## EXERCISE AIM
Set down, exactly and in full, the line holding "HDCIbali.org" and all the lines after it until the listing ends, and nothing else.

## AVAILABLE DATA
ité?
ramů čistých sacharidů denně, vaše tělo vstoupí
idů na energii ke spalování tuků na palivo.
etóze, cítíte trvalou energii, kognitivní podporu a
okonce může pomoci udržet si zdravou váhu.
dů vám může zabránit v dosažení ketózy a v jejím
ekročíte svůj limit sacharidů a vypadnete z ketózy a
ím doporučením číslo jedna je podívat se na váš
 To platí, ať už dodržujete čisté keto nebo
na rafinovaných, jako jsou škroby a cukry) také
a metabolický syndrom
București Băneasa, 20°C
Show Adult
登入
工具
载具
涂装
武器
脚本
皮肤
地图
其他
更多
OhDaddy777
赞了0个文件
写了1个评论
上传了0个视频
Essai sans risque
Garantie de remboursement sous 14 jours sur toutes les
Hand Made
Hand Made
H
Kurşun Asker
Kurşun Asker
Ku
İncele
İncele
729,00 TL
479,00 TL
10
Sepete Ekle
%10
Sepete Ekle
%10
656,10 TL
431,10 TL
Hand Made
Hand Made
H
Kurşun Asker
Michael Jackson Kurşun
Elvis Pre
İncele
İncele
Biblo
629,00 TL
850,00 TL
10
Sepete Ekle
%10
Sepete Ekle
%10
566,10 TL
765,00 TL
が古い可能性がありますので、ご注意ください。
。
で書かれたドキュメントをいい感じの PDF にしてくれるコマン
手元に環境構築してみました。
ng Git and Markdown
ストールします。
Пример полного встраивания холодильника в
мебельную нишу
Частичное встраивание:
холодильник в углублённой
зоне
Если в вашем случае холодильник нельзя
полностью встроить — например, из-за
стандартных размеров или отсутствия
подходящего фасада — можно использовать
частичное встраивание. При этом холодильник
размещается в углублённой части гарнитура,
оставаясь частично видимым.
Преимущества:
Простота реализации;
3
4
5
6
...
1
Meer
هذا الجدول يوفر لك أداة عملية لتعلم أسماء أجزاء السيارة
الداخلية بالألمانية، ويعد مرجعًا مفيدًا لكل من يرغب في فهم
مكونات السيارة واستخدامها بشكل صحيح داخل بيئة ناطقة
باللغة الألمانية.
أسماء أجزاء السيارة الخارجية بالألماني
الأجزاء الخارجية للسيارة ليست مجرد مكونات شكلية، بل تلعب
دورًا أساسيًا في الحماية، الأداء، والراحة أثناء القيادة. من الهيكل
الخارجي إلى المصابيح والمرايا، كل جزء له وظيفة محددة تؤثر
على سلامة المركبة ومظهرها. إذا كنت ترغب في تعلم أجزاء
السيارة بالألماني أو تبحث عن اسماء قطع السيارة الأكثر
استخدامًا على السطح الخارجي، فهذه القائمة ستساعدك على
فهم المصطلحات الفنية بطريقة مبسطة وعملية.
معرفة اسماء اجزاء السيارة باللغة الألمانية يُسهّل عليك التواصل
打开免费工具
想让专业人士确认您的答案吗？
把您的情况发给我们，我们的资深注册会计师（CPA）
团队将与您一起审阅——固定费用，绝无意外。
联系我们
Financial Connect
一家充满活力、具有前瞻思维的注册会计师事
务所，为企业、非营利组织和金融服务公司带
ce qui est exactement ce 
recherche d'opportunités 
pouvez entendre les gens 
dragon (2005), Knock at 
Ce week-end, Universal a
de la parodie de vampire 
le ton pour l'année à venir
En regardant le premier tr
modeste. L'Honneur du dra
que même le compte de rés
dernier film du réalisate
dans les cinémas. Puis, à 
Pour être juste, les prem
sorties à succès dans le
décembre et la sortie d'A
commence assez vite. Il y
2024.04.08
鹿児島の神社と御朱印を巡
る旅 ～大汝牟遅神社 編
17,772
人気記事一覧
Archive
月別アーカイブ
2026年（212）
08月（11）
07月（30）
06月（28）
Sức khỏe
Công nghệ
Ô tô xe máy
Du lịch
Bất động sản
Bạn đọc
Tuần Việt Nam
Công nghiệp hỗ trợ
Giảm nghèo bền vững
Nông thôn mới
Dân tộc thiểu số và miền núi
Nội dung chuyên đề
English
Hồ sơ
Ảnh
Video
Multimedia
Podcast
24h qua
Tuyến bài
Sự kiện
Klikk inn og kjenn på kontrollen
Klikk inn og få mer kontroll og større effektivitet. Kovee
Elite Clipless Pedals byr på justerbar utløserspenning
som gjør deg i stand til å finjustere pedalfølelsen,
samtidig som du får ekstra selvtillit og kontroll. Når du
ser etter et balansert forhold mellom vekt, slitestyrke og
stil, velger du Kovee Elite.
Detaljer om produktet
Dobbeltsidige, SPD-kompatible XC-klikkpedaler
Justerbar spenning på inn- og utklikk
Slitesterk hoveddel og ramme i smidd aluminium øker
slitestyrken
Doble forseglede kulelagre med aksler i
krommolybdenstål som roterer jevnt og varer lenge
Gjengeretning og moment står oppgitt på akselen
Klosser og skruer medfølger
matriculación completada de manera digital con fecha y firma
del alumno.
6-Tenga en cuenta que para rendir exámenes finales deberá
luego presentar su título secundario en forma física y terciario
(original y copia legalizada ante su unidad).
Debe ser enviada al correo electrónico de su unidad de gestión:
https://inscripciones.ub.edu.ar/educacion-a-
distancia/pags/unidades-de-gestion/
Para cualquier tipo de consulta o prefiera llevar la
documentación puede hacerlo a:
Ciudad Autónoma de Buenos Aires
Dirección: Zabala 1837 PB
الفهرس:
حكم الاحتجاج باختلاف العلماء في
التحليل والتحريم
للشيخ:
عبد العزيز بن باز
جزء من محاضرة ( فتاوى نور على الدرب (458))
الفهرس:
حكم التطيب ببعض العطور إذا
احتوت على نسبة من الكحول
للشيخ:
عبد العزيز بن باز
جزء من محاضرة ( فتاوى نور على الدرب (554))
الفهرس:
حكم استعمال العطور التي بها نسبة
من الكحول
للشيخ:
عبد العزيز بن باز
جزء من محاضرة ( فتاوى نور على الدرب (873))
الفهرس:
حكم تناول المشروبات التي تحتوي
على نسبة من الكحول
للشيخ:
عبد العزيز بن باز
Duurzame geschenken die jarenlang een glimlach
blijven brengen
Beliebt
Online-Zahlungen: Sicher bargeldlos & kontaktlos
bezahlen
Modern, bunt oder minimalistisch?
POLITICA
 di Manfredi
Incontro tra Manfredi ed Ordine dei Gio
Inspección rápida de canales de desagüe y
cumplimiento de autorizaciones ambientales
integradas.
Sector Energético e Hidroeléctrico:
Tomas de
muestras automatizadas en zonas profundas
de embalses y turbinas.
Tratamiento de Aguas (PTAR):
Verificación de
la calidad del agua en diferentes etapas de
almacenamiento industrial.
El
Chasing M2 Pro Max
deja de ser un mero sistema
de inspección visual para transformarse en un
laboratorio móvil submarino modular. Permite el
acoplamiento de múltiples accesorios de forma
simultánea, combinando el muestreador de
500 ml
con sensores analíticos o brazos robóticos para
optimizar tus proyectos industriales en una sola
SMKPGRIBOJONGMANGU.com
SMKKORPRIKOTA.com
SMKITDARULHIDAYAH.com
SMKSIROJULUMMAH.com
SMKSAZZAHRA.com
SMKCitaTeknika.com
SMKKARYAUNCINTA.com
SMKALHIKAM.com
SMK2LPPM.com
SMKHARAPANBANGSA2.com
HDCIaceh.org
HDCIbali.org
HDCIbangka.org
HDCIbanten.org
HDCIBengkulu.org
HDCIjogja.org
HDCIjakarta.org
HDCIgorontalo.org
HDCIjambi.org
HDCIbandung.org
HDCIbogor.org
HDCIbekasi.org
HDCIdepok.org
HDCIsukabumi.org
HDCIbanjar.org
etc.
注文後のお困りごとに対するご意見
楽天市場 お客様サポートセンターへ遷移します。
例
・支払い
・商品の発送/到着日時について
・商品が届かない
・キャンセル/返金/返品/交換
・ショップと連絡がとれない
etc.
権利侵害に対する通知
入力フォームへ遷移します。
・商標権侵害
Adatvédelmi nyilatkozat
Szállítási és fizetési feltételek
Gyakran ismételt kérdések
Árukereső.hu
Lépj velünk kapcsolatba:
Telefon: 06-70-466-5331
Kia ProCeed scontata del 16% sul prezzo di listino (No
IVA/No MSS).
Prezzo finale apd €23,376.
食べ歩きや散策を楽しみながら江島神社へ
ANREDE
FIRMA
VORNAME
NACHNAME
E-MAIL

## SOLUTION TO THIS EXERCISE
HDCIbali.org
HDCIbangka.org
HDCIbanten.org
HDCIBengkulu.org
HDCIjogja.org
HDCIjakarta.org
HDCIgorontalo.org
HDCIjambi.org
HDCIbandung.org
HDCIbogor.org
HDCIbekasi.org
HDCIdepok.org
HDCIsukabumi.org
HDCIbanjar.org
etc.
注文後のお困りごとに対するご意見
楽天市場 お客様サポートセンターへ遷移します。
例
・支払い
・商品の発送/到着日時について
・商品が届かない
・キャンセル/返金/返品/交換
・ショップと連絡がとれない
etc.
権利侵害に対する通知
入力フォームへ遷移します。
・商標権侵害
Adatvédelmi nyilatkozat
Szállítási és fizetési feltételek
Gyakran ismételt kérdések
Árukereső.hu
Lépj velünk kapcsolatba:
Telefon: 06-70-466-5331
Kia ProCeed scontata del 16% sul prezzo di listino (No
IVA/No MSS).
Prezzo finale apd €23,376.
食べ歩きや散策を楽しみながら江島神社へ
ANREDE
FIRMA
VORNAME
NACHNAME
E-MAIL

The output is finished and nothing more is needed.